No. That would be a nice one. Maybe I used the wrong spelling. No specimen I know of survived the first week, and I refer to all species of this group.


----------



## Andrew (Jan 31, 2008)

Ahh, I must have read it wrong. My bad.


----------



## joossa (Feb 1, 2008)

Is this _Paratoxodera cornicollis_? ...That's how it's labeled...

http://www.flickr.com/photos/artour_a/3614...57594476410221/

http://www.flickr.com/photos/artour_a/3614...57594476410221/

http://www.flickr.com/photos/artour_a/3614...57594476410221/

Very nice Mantis.... ^_^


----------



## Christian (Feb 1, 2008)

No. _Paratoxodera_ have a straight pronotum with one or two lobes on it. The photos show (at current state of knowledge) _Toxodera fimbriata_.


----------



## tier (Feb 1, 2008)

Hi

edit: I deleted most of this post and edited the part underneath.

Somebody told me they live only in higest parts of trees, others told me they only live in fern???

I know they were seen on Java once, but isn't Java's nature destroyed too much for any Toxos left?

regards,

tier


----------



## Christian (Feb 1, 2008)

Ca. 90% of Java's pristine nature should be destroyed already, but some NP are left and usually the higher peaks are also still forested.
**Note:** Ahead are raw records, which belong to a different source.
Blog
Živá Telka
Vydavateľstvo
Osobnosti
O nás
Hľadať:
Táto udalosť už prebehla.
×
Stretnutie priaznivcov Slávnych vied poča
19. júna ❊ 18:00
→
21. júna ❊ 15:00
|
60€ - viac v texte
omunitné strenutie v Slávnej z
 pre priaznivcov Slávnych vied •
That these taxa live in high trees is rather unlikely. They are understorey dwellers.


----------



## Morpheus uk (Feb 1, 2008)

Whats the one on flickr calld?


----------



## joossa (Feb 1, 2008)

Morpheus uk said:


> Whats the one on flickr calld?





Christian said:


> The photos show (at current state of knowledge) _Toxodera fimbriata_.


----------



## mantisguy101 (Feb 1, 2008)

its such a pity that they dont do well in captivity. such a delicate and spectacular mantis...


----------



## yen_saw (Feb 2, 2008)

Some mantids do better when left in the natural habitat rather than in captivity. This species must be very sensative to changes from their natural habitat that they don't last very long in captivity, and deforestation isn't helping.


----------



## Christian (Feb 2, 2008)

They may be a trick to breed these. It just hasn't been found out yet. Or, they maybe are really not made for captive breeding...


----------